Abstract
AIM: To investigate whether proton pump inhibitor (PPI) pretreatment influences Helicobacter pylori eradication rate.
METHODS: We retrospectively reviewed H. pylori-infected patients who were treated with a standard triple regimen (PPI, amoxicillin 1 g, and clarithromycin 500 mg, all twice daily for 7 d). The diagnosis of H. pylori infection and its eradication was assessed with the rapid urease test, histological examination by silver staining, or the 13C-urea breath test. We divided the patients into two groups: one received the standard eradication regimen without PPI pretreatment (Group A), and the other received PPI pretreatment (Group B). The patients in Group B were reclassified into three groups based on the duration of PPI pretreatment: Group B-I (3-14 d), Group B-II (15-55 d), and Group B-III (≥ 56 d).

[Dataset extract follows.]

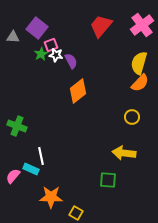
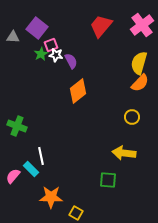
cyan rectangle: rotated 21 degrees clockwise
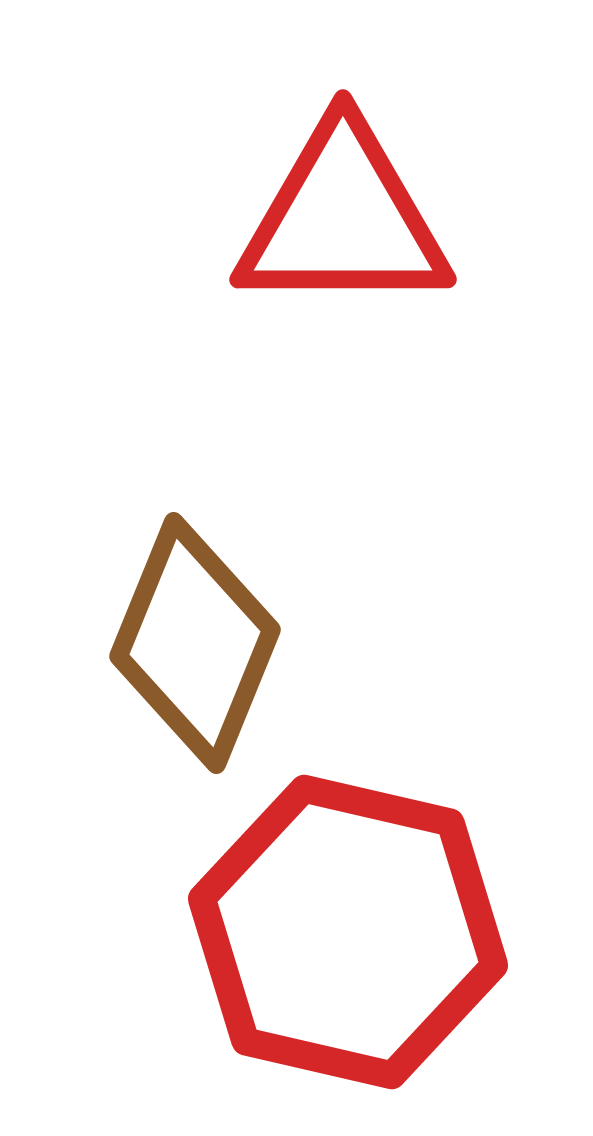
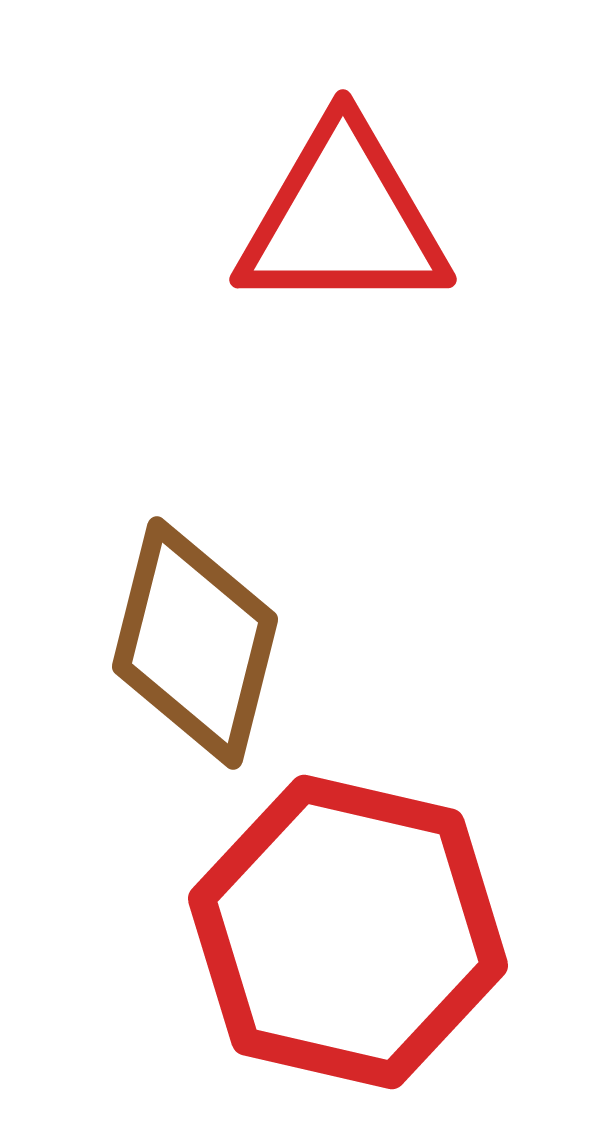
brown diamond: rotated 8 degrees counterclockwise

RESULTS: A total of 1090 patients were analyzed and the overall eradication rate was 80.9%. The cure rate in Group B (81.2%, 420/517) was not significantly different from that in Group A (79.2%, 454/573). The eradication rates in Group B-I, B-II and B-III were 80.1% (117/146), 81.8% (224/274) and 81.4% (79/97), respectively.
CONCLUSION: PPI pretreatment did not affect H. pylori eradication rate, regardless of the medication period.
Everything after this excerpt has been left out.